The most incisive guide to issues facing the American family today . . . An invaluable resource for anyone wishing to stay on the cutting edge of research on family trends.

-W. Bradford Wilcox
Associate Professor of Sociology, University of Virginia 

Getting Children to Eat Right


Bryce J. Christensen and Robert W. Patterson


Because they see everything though an economic lens, left-leaning commentators typically invoke differences in household income to explain the advantages enjoyed by children growing up in intact families. But evidence continues to mount suggesting that those advantages reflect cultural and behavioral patterns not easily reduced to dollars and cents. One more piece of such evidence may be found in a study of adolescents’ eating habits conducted by researchers at the Lithuanian University of Health Sciences.
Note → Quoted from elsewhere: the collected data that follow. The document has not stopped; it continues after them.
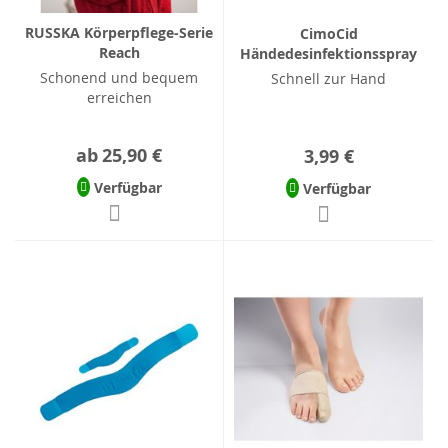
RUSSKA Körperpflege-Serie
CimoCid
Reach
Händedesinfektionsspray
Schonend und bequem
Schnell zur Hand
erreichen
ab
25,90 €
3,99 €
Verfügbar
Verfügbar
To assess eating habits of young adolescents, the researchers analyzed data collected between 2002 and 2010 from fifth, seventh, and ninth graders enrolled in approximately one hundred schools scattered across Lithuania. Though less decisive than rural vs. urban residence, family structure emerged as a notable influence on children’s eating habits. “According to our data,” the researchers report, “family structure was a significant predictor of nutrition inequalities among Lithuanian adolescents.” In particular, the researchers find that, when compared with peers in non-intact families, the girls in their study who lived in intact families were eating significantly less of unhealthy snack foods (p = 0.035) and significantly more of healthy vegetables (p = 0.001). The researchers thus conclude that “non-intact families have decreased overall nutrition,” compared to intact families.

Understandably, the researchers interpret their findings against the backdrop of “previous studies . . . suggesting [that] significant differences exist between ‘healthy’ and ‘unhealthy’ food consumption among children living in intact and non-intact families, which are mainly related to divorce.” These earlier studies have identified “psychological factors after divorce . . . [as] a large influence on a child’s nutrition and health.”

Because health professionals need to understand the “reasons for . . . healthy and unhealthy food consumption,” the researchers urge their colleagues to scrutinize “social determinants . . . as the main factors that might influence nutrition among school-aged children.” Family structure stands out as a social determinant deserving attention. After all, the researchers found that “more than a quarter (26.7%) of the children [in their study] lived in non-intact families” and that “this proportion grew significantly” during the eight years the study was in progress.

At a time when America is struggling with runaway health-care costs and when more than a quarter of her children live in non-intact families, this study speaks directly to American circumstances.

(Apolinaras Zaborskis et al., “Trends in Eating Habits among Lithuanian School-Aged Children in Context of Social Inequality: Three Cross-Sectional Surveys 2002, 2006, 2010,” BMC Public Health 12 [January 19, 2012]: 52.)